- _Task item_: Copy out lines with the word "Crear" from the material that follows.

- _Material for the task_:
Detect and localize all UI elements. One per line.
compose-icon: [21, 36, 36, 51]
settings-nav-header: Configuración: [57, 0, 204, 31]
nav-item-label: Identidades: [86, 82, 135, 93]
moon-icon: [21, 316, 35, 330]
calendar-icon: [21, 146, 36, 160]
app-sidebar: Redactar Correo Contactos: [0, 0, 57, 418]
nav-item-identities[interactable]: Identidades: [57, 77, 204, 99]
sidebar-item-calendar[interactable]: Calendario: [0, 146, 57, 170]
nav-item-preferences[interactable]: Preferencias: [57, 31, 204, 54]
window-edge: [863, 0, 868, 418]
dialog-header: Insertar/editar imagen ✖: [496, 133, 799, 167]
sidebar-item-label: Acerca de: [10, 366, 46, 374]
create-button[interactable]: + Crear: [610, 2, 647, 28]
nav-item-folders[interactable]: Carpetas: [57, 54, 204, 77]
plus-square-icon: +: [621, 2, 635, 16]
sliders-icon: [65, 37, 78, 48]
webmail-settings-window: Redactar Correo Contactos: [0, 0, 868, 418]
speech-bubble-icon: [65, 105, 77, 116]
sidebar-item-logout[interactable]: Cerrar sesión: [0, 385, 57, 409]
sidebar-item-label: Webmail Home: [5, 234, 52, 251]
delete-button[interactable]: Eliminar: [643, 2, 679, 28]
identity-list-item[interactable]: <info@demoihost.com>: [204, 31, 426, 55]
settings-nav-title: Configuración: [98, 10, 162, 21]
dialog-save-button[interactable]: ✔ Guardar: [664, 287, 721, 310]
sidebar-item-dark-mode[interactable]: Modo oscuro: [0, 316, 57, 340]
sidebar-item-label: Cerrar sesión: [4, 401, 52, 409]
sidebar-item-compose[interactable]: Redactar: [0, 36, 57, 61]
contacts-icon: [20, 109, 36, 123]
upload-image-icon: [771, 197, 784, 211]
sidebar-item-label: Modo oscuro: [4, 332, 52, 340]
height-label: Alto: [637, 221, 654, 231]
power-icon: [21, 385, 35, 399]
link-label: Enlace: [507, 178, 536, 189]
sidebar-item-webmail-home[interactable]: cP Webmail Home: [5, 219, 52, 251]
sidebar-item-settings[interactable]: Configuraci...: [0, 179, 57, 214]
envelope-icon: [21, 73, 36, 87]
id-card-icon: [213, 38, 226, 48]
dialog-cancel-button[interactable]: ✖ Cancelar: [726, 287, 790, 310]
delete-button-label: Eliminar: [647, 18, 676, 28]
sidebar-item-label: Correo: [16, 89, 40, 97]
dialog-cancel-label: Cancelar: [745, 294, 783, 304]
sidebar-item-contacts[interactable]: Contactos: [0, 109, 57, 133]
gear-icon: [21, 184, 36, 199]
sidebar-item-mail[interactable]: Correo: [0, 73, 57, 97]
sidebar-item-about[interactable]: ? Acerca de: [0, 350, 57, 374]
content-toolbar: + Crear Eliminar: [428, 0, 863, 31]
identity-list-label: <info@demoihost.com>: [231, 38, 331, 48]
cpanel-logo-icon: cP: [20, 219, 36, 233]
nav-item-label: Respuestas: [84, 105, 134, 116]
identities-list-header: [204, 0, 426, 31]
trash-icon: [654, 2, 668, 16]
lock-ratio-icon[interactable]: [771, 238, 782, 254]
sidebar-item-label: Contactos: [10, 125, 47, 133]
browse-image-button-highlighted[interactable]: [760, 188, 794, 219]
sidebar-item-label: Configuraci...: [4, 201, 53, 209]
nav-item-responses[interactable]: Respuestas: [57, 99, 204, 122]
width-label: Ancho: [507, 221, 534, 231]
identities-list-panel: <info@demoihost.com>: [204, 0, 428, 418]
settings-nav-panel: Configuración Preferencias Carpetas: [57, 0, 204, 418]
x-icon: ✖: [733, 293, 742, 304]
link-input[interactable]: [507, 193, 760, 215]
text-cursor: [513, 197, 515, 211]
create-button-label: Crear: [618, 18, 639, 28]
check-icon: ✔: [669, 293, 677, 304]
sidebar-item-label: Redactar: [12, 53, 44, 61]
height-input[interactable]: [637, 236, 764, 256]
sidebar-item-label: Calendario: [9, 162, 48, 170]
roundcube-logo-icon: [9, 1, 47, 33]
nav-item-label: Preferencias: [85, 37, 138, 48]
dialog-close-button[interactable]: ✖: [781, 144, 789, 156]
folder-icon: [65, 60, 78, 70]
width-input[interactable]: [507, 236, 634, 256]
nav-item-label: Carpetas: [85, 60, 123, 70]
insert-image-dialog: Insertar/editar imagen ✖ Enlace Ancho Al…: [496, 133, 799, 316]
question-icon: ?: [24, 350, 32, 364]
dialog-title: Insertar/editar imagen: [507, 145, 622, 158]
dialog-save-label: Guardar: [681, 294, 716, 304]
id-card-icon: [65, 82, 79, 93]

- _Written response_:
create-button[interactable]: + Crear: [610, 2, 647, 28]
content-toolbar: + Crear Eliminar: [428, 0, 863, 31]
create-button-label: Crear: [618, 18, 639, 28]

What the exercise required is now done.